As for the question asked in the subject, my answer is basically that although I do assess the risks I am taking, I do
NOT want to be assessing those risks all the time: I have plenty of other things I want to do with my life! The board split on TMF back in the spring/early summer of 2008 was designed to give people a refuge from the habit that had developed on the original HYP board since the autumn of 2007 of diverting almost every discussion into an "are HYP strategies good or bad?" debate. The original HYP board became High Yield Shares & Strategies to avoid interrupting any such debates that were in progress at the time, and HYP Practical was created with a topic that explicitly excluded such debates (**). In principle, that meant that I and others like me could choose when I wanted to re-assess HYP strategies and their risks and when I didn't by choosing whether to read both boards or just HYP Practical. In practice, that worked quite well for a few months, but then the anti-HYP advocacy and anti-HYPer disrespect from opponents started creeping back into HYP Practical, and unfortunately was too often met with pro-HYP advocacy or simple indifference, both of which the opponents seem to have taken as encouraging them to take it further. Every now and then, they take it a bit further than that and things blow up, often with people on
both sides becoming a bit emotional about it. Then moderators crack down on the anti-HYP advocacy and anti-HYPer disrespect, and the problem looks to be sufficiently well resolved, so they relax things again - and the anti-HYP advocacy and anti-HYPer disrespect start creeping back again - and so the loop continues...

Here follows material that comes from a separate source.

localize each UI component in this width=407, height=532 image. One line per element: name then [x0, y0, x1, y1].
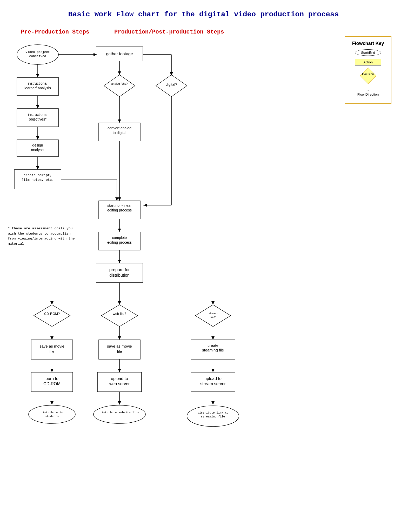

Frankly, the only way I see of breaking out of that loop is for the moderators to become a lot tougher with persistent offenders -
both those who needle HYPers by posting anti-HYP advocacy and anti-HYPer disrespect on HYP Practical
and those who reply with pro-HYP advocacy and anti-HYP-opponent disrespect there. Things like escalating up to a month-long ban from the board, with a warning that if the offender doesn't learn their lesson permanently and instead allows themselves to creep back into the offending type of posting after 'serving their time', next time the ban will be for life - and doing exactly that if the warning is ignored.
Note I'm
not saying that the moderators should do that, nor indeed that they shouldn't - just that if they don't, I see little hope of the loop being broken out of. I.e. for the admins and moderators, it's a question of whether that sort of rather draconian cure is better or worse than the disease of letting the loop continue, with its resulting drain on moderator time...

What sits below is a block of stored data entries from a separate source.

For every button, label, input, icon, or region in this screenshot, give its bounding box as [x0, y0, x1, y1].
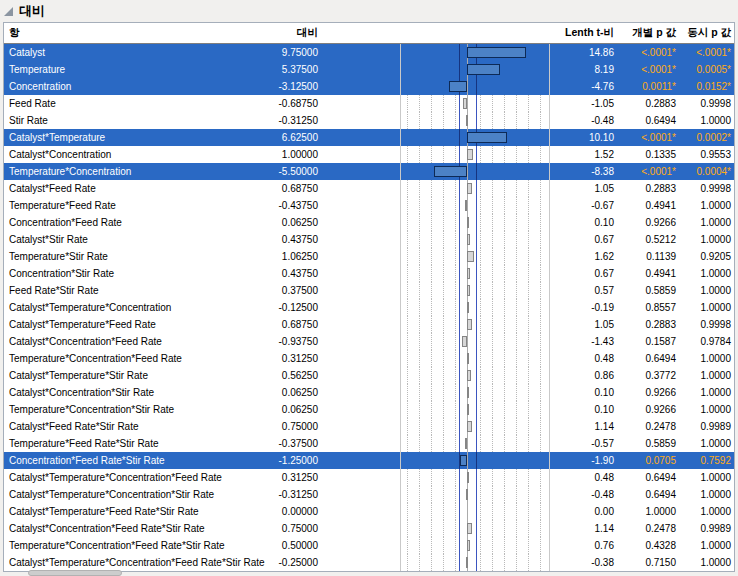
contrast-bar	[467, 404, 469, 415]
individual-p-cell: 0.6494	[614, 353, 676, 364]
lenth-margin-line	[459, 316, 460, 333]
chart-gridline	[431, 214, 432, 231]
lenth-margin-line	[459, 520, 460, 537]
chart-gridline	[407, 554, 408, 571]
chart-gridline	[528, 350, 529, 367]
chart-gridline	[455, 265, 456, 282]
contrast-cell: 0.06250	[266, 387, 318, 398]
contrast-bar-chart-cell	[400, 265, 550, 282]
chart-gridline	[480, 401, 481, 418]
table-row[interactable]: Temperature5.375008.19<.0001*0.0005*	[4, 61, 734, 78]
lenth-margin-line	[476, 503, 477, 520]
term-cell: Feed Rate	[4, 98, 266, 109]
table-row[interactable]: Temperature*Stir Rate1.062501.620.11390.…	[4, 248, 734, 265]
chart-gridline	[419, 231, 420, 248]
table-row[interactable]: Stir Rate-0.31250-0.480.64941.0000	[4, 112, 734, 129]
term-cell: Catalyst*Concentration	[4, 149, 266, 160]
table-row[interactable]: Catalyst*Temperature*Feed Rate*Stir Rate…	[4, 503, 734, 520]
chart-gridline	[455, 469, 456, 486]
chart-gridline	[407, 197, 408, 214]
lenth-t-cell: -0.48	[550, 489, 614, 500]
col-header-individual-p: 개별 p 값	[614, 26, 676, 40]
table-row[interactable]: Catalyst*Temperature*Feed Rate0.687501.0…	[4, 316, 734, 333]
table-row[interactable]: Catalyst*Temperature*Stir Rate0.562500.8…	[4, 367, 734, 384]
table-row[interactable]: Catalyst*Feed Rate*Stir Rate0.750001.140…	[4, 418, 734, 435]
chart-gridline	[540, 367, 541, 384]
table-row[interactable]: Concentration*Stir Rate0.437500.670.4941…	[4, 265, 734, 282]
table-row[interactable]: Concentration*Feed Rate*Stir Rate-1.2500…	[4, 452, 734, 469]
chart-gridline	[504, 418, 505, 435]
chart-gridline	[516, 180, 517, 197]
lenth-margin-line	[476, 435, 477, 452]
table-row[interactable]: Catalyst*Concentration*Stir Rate0.062500…	[4, 384, 734, 401]
disclosure-triangle-icon[interactable]	[4, 7, 13, 16]
contrast-bar-chart-cell	[400, 333, 550, 350]
table-row[interactable]: Temperature*Concentration*Stir Rate0.062…	[4, 401, 734, 418]
chart-gridline	[504, 282, 505, 299]
table-row[interactable]: Feed Rate-0.68750-1.050.28830.9998	[4, 95, 734, 112]
table-row[interactable]: Temperature*Concentration*Feed Rate0.312…	[4, 350, 734, 367]
lenth-t-cell: 1.05	[550, 319, 614, 330]
chart-gridline	[455, 282, 456, 299]
contrast-bar-chart-cell	[400, 44, 550, 61]
chart-gridline	[455, 367, 456, 384]
chart-gridline	[407, 282, 408, 299]
chart-gridline	[443, 554, 444, 571]
chart-gridline	[504, 146, 505, 163]
table-row[interactable]: Concentration-3.12500-4.760.0011*0.0152*	[4, 78, 734, 95]
table-row[interactable]: Feed Rate*Stir Rate0.375000.570.58591.00…	[4, 282, 734, 299]
lenth-margin-line	[476, 333, 477, 350]
chart-gridline	[455, 486, 456, 503]
table-row[interactable]: Catalyst*Temperature*Concentration*Feed …	[4, 469, 734, 486]
lenth-t-cell: 0.67	[550, 268, 614, 279]
table-row[interactable]: Temperature*Feed Rate*Stir Rate-0.37500-…	[4, 435, 734, 452]
term-cell: Catalyst*Feed Rate	[4, 183, 266, 194]
individual-p-cell: 0.6494	[614, 115, 676, 126]
table-row[interactable]: Catalyst9.7500014.86<.0001*<.0001*	[4, 44, 734, 61]
table-row[interactable]: Catalyst*Stir Rate0.437500.670.52121.000…	[4, 231, 734, 248]
lenth-margin-line	[476, 401, 477, 418]
table-row[interactable]: Catalyst*Concentration*Feed Rate-0.93750…	[4, 333, 734, 350]
table-row[interactable]: Temperature*Concentration*Feed Rate*Stir…	[4, 537, 734, 554]
lenth-t-cell: 0.57	[550, 285, 614, 296]
chart-gridline	[431, 486, 432, 503]
lenth-margin-line	[476, 78, 477, 95]
table-row[interactable]: Catalyst*Temperature*Concentration-0.125…	[4, 299, 734, 316]
chart-gridline	[443, 146, 444, 163]
chart-gridline	[492, 350, 493, 367]
contrast-bar-chart-cell	[400, 384, 550, 401]
lenth-margin-line	[476, 520, 477, 537]
simultaneous-p-cell: 0.0004*	[676, 166, 734, 177]
chart-gridline	[492, 520, 493, 537]
chart-gridline	[492, 282, 493, 299]
table-row[interactable]: Catalyst*Temperature*Concentration*Feed …	[4, 554, 734, 571]
chart-gridline	[516, 520, 517, 537]
table-row[interactable]: Catalyst*Feed Rate0.687501.050.28830.999…	[4, 180, 734, 197]
lenth-t-cell: 1.52	[550, 149, 614, 160]
individual-p-cell: 0.1335	[614, 149, 676, 160]
contrast-bar	[467, 387, 469, 398]
table-row[interactable]: Catalyst*Concentration1.000001.520.13350…	[4, 146, 734, 163]
table-row[interactable]: Temperature*Concentration-5.50000-8.38<.…	[4, 163, 734, 180]
chart-gridline	[443, 112, 444, 129]
chart-gridline	[480, 384, 481, 401]
table-body: Catalyst9.7500014.86<.0001*<.0001*Temper…	[4, 44, 734, 571]
chart-gridline	[419, 384, 420, 401]
chart-gridline	[540, 265, 541, 282]
contrast-cell: 0.56250	[266, 370, 318, 381]
chart-gridline	[516, 384, 517, 401]
chart-gridline	[504, 401, 505, 418]
lenth-t-cell: -0.67	[550, 200, 614, 211]
zero-axis-line	[467, 197, 468, 214]
chart-gridline	[443, 282, 444, 299]
table-row[interactable]: Catalyst*Temperature*Concentration*Stir …	[4, 486, 734, 503]
horizontal-scrollbar-thumb[interactable]	[28, 570, 122, 576]
chart-gridline	[480, 333, 481, 350]
table-row[interactable]: Temperature*Feed Rate-0.43750-0.670.4941…	[4, 197, 734, 214]
term-cell: Concentration*Feed Rate	[4, 217, 266, 228]
table-row[interactable]: Catalyst*Temperature6.6250010.10<.0001*0…	[4, 129, 734, 146]
chart-gridline	[480, 316, 481, 333]
table-row[interactable]: Concentration*Feed Rate0.062500.100.9266…	[4, 214, 734, 231]
chart-gridline	[419, 333, 420, 350]
table-row[interactable]: Catalyst*Concentration*Feed Rate*Stir Ra…	[4, 520, 734, 537]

(*) This is a bit more work, but not much - and it does make a contribution to TLF in the form of saving the moderators unnecessary work. To do it, prepare a reply as usual, then rather than submitting it, copy it, shift to High Yield Shares & Strategies, press "Post New", paste the copy into the input box, choose and enter an appropriate title for the new thread (the original thread's title is often not very appropriate!) and submit. Or to be a bit more helpful to other users, add "From <link to original thread>:" at the top of the new post before submitting to make it easier to find what you're replying to, and post a brief reply on HYP Practical saying just "I have replied on <link to new post>." so that people know you have replied and can easily find your reply if they want to.
(**) To be precise, IIRC the exact TMF board names were "High Yield - Share Strategies" and "High Yield - HYP Practical", but I don't think that makes any real difference!